Que dire enfin des incohérences « philosophico-pédagogiques » ? Comment interpréter la prétention récurrente de notre despote éclairé à dépasser toutes les oppositions (« l’opposition du corps et de l’esprit », « de l’art et de la science », « de la pratique et du théorique » ), à consacrer sa pensée comme l’aboutissement logique d’un processus historique ( la « Renaissance » proposée s’affiche comme une reprise du « fil qui court depuis l’humanisme de la Renaissance jusqu’à l’école de Jules Ferry, en passant par le projet des Lumières ») ? De fait, cette dialectique de comptoir qui prétend parvenir à la juste synthèse des contraires (« jadis il y avait dans l’éducation trop de culture et pas assez de nature. Désormais il y a peut-être trop de nature et plus assez de culture ») serait risible si elle n’était aussi dangereuse ; laisser croire que des points de vue antagonistes sur la pédagogie et sur le savoir peuvent miraculeusement se convertir en un tout cohérent qui, séparant le bon grain de l’ivraie, produirait une sorte de monolithe éducatif dédié au « bien, à ce qui est beau, ce qui est grand, ce qui est profond » et dirigé contre « ce qui est injuste, ce qui est laid, ce qui est petit » , c’est d’une part philosophiquement absurde (pourquoi d’ailleurs valoriser dans cette même lettre « l’esprit critique » puisqu’il est, semble-t-il, si aisé de produire une vision définitive et absolue de La morale, du Beau, du Bien, du Juste ? ) et d’autre part politiquement tyrannique (va-t-on par la suite introduire un « ministère de la vérité », histoire de donner un peu plus de concrétude à notre big-brother land hexagonal ? ).

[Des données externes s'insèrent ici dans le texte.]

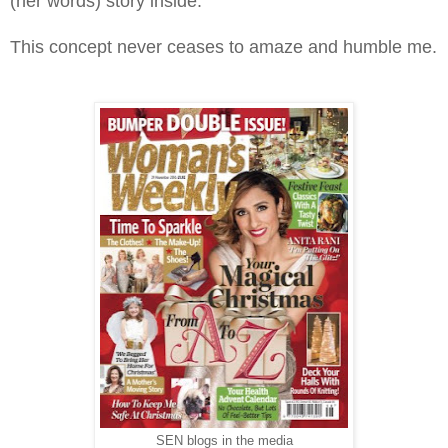
(her words) story inside.
This concept never ceases to amaze and humble me.
SEN blogs in the media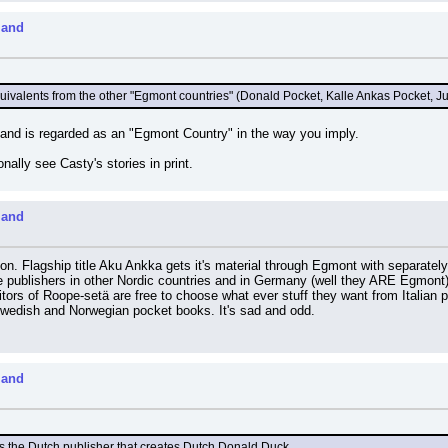
land
uivalents from the other "Egmont countries" (Donald Pocket, Kalle Ankas Pocket, 
nland is regarded as an "Egmont Country" in the way you imply.
lly see Casty's stories in print.
land
tion. Flagship title Aku Ankka gets it's material through Egmont with separatel
 publishers in other Nordic countries and in Germany (well they ARE Egmont)
rs of Roope-setä are free to choose what ever stuff they want from Italian prod
wedish and Norwegian pocket books. It's sad and odd.
land
s the Dutch publisher that creates Dutch Donald Duck.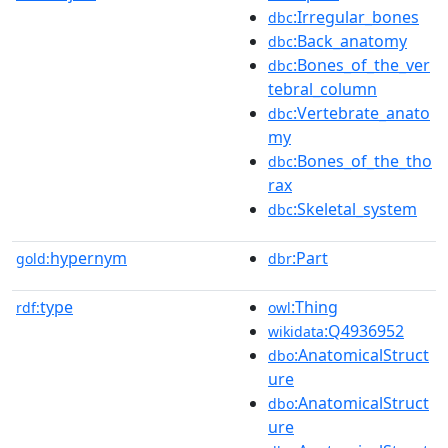
:Irregular_bones
dbc
:Back_anatomy
dbc
:Bones_of_the_ver
dbc
tebral_column
:Vertebrate_anato
dbc
my
:Bones_of_the_tho
dbc
rax
:Skeletal_system
dbc
hypernym
:Part
gold:
dbr
type
:Thing
rdf:
owl
:Q4936952
wikidata
:AnatomicalStruct
dbo
ure
:AnatomicalStruct
dbo
ure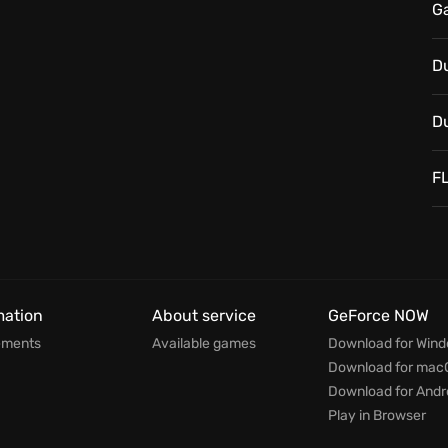
G
D
D
F
mation
About service
GeForce NOW
ements
Available games
Download for Win
Download for mac
Download for Andr
Play in Browser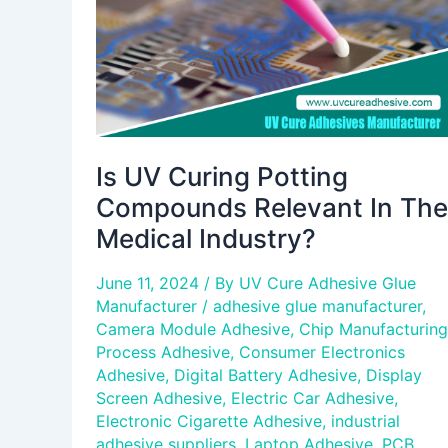
In
The
Medical
Industry?
Is UV Curing Potting
Compounds Relevant In The
Medical Industry?
June 11, 2024
/ By
UV Cure Adhesive Glue
Manufacturer
/
adhesive glue manufacturer
,
Camera Module Adhesive
,
Chip Manufacturing
Process Adhesive
,
Consumer Electronics
Adhesive
,
Digital Battery Adhesive
,
Display
Screen Adhesive
,
Electric Car Adhesive
,
Electronic Cigarette Adhesive
,
industrial
adhesive suppliers
,
Laptop Adhesive
,
PCB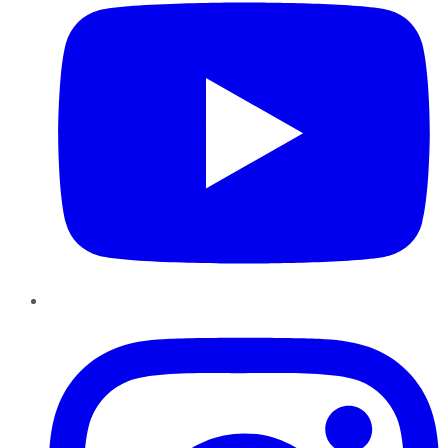
Instagram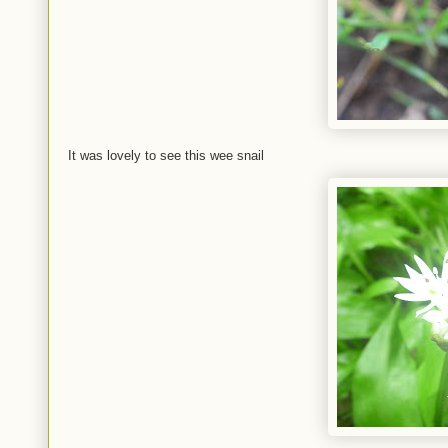
It was lovely to see this wee snail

Que reste-t-il donc de ces pages une fois dénoncées les incohérences ? Avant tout, une prose pompeuse qui noie les questions spécifiques du service public de l’éducation et du rôle des enseignants dans un fouillis de considérations affligeantes sur la mission éducative de la société. Ensuite, un discours néo-conservateur qui récupère les images d’Epinal sur l’identité française (« une façon qui nous est propre de penser, de réfléchir […], cette tradition française de la pensée claire, ce penchant si français pour la raison universelle ») afin de nous convaincre que l’un des objectifs principaux de l’école est de redonner aux élèves « une fierté » nationale (« entre la conscience individuelle et la conscience universelle il y a, pour nous Français, la conscience nationale et la conscience européenne ») afin de permettre aux futures générations d’assumer le rôle historique de notre nation (« Face à la menace d’aplatissement du monde, […] ce devoir nous impose de défendre d’abord notre propre identité »). Bref, entre démagogie dictatoriale et messianisme nationaliste, la « lettre aux éducateurs » nous aura au moins convaincu d’une chose : les Etats-Unis n’ont pas le monopole des présidents mégalomanes et autocrates.